Within the records below, filter for lines carrying the word "sets" and copy them.

_EXTRACTED DATA_.

▼

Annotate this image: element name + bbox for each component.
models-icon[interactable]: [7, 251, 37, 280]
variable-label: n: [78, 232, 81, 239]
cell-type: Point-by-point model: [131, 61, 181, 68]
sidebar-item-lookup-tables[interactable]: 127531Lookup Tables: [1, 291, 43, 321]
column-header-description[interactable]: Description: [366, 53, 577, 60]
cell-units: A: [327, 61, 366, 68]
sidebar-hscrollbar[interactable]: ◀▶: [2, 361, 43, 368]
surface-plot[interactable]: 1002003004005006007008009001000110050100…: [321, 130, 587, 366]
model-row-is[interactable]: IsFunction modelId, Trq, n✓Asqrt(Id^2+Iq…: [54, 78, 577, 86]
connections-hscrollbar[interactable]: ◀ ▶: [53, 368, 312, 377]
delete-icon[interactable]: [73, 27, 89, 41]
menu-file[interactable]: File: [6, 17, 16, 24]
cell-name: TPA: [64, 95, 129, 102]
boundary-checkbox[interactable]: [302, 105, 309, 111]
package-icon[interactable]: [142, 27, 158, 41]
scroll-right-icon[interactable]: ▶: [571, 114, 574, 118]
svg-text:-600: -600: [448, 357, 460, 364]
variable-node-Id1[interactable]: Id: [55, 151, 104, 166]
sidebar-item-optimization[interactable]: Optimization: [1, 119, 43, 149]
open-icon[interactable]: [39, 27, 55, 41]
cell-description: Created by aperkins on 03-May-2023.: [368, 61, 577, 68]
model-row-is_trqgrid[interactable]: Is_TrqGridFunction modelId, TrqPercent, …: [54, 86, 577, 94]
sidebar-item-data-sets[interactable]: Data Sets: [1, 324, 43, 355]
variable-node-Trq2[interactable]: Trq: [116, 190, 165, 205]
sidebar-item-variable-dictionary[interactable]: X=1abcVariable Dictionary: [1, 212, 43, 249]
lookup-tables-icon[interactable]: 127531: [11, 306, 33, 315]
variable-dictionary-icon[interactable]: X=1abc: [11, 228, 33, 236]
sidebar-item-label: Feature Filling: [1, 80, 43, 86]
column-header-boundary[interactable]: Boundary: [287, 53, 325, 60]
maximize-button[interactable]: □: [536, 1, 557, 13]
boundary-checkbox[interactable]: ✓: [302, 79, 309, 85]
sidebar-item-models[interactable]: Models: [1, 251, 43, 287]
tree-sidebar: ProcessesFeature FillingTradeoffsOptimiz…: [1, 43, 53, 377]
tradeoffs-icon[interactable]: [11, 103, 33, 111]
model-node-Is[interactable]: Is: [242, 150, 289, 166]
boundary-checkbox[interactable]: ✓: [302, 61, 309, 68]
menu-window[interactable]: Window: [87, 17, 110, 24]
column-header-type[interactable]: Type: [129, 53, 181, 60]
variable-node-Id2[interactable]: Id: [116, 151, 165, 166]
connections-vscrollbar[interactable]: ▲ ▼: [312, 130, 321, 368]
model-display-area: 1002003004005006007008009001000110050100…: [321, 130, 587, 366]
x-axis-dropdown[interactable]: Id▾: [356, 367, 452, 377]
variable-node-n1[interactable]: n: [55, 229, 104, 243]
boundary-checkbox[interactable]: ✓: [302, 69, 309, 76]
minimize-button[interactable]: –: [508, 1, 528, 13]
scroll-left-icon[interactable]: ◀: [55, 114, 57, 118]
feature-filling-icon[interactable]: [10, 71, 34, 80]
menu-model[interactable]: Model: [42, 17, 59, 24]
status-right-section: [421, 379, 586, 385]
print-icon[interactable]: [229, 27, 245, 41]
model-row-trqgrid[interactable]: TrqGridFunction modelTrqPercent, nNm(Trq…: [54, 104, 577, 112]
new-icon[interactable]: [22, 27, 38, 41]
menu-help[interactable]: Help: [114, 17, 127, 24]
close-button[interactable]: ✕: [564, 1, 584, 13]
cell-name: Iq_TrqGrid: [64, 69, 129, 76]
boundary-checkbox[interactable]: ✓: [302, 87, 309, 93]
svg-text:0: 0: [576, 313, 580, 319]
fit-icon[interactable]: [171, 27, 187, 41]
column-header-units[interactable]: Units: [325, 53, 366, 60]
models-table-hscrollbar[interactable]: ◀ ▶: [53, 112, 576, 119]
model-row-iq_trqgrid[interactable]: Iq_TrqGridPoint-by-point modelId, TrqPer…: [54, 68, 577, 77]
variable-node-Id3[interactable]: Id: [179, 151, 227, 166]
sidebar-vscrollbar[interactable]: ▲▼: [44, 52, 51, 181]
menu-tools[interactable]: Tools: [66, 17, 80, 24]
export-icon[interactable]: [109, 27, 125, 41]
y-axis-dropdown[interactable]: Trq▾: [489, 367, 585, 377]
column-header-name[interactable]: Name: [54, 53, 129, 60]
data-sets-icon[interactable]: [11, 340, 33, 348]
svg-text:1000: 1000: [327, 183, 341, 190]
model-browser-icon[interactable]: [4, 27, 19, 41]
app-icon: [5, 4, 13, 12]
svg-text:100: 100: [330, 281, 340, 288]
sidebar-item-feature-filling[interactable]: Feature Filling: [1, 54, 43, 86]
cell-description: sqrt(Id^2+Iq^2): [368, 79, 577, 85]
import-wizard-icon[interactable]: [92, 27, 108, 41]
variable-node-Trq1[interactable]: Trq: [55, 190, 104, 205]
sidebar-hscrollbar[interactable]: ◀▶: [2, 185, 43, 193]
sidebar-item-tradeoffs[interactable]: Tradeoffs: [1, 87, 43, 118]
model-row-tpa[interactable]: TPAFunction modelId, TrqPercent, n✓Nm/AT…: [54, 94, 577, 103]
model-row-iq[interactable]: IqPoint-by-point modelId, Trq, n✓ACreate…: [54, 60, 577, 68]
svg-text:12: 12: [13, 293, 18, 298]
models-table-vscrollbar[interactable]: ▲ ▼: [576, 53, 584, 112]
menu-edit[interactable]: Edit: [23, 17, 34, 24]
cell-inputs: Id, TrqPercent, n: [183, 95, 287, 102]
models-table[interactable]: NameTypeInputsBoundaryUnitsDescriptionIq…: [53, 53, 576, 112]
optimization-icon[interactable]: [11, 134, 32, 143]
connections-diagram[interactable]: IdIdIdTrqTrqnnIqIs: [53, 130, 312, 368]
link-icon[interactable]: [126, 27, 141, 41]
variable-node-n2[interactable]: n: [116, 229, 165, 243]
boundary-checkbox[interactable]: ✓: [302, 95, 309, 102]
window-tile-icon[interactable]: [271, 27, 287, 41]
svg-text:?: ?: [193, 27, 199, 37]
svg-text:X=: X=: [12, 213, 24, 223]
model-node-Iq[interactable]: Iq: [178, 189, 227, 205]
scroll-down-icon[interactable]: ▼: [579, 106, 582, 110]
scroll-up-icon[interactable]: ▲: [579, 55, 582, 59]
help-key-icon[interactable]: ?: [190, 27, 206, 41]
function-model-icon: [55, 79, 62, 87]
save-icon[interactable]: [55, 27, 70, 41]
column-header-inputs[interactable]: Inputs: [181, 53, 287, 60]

▲

_PROBLEM SOLUTION_.
sidebar-item-data-sets[interactable]: Data Sets: [1, 324, 43, 355]
data-sets-icon[interactable]: [11, 340, 33, 348]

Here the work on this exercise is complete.